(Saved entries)

Start of Block

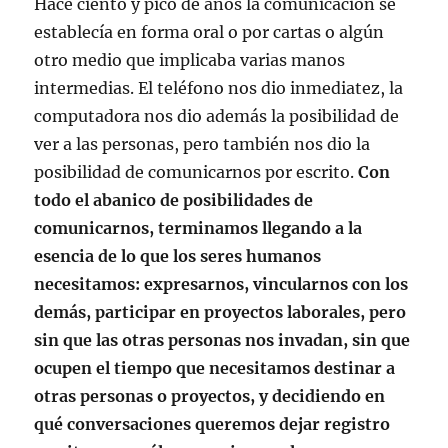
Hace ciento y pico de años la comunicación se
establecía en forma oral o por cartas o algún
otro medio que implicaba varias manos
intermedias. El teléfono nos dio inmediatez, la
computadora nos dio además la posibilidad de
ver a las personas, pero también nos dio la
posibilidad de comunicarnos por escrito.
Con
todo el abanico de posibilidades de
comunicarnos, terminamos llegando a la
esencia de lo que los seres humanos
necesitamos: expresarnos, vincularnos con los
demás, participar en proyectos laborales, pero
sin que las otras personas nos invadan, sin que
ocupen el tiempo que necesitamos destinar a
otras personas o proyectos, y decidiendo en
qué conversaciones queremos dejar registro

End of Block

(TASK ITEM)
Nothing but the lines from the line that contains "sin que las" to the last line of the records above should appear in the answer; please copy them exactly.

(COMPLETED TASK)
sin que las otras personas nos invadan, sin que
ocupen el tiempo que necesitamos destinar a
otras personas o proyectos, y decidiendo en
qué conversaciones queremos dejar registro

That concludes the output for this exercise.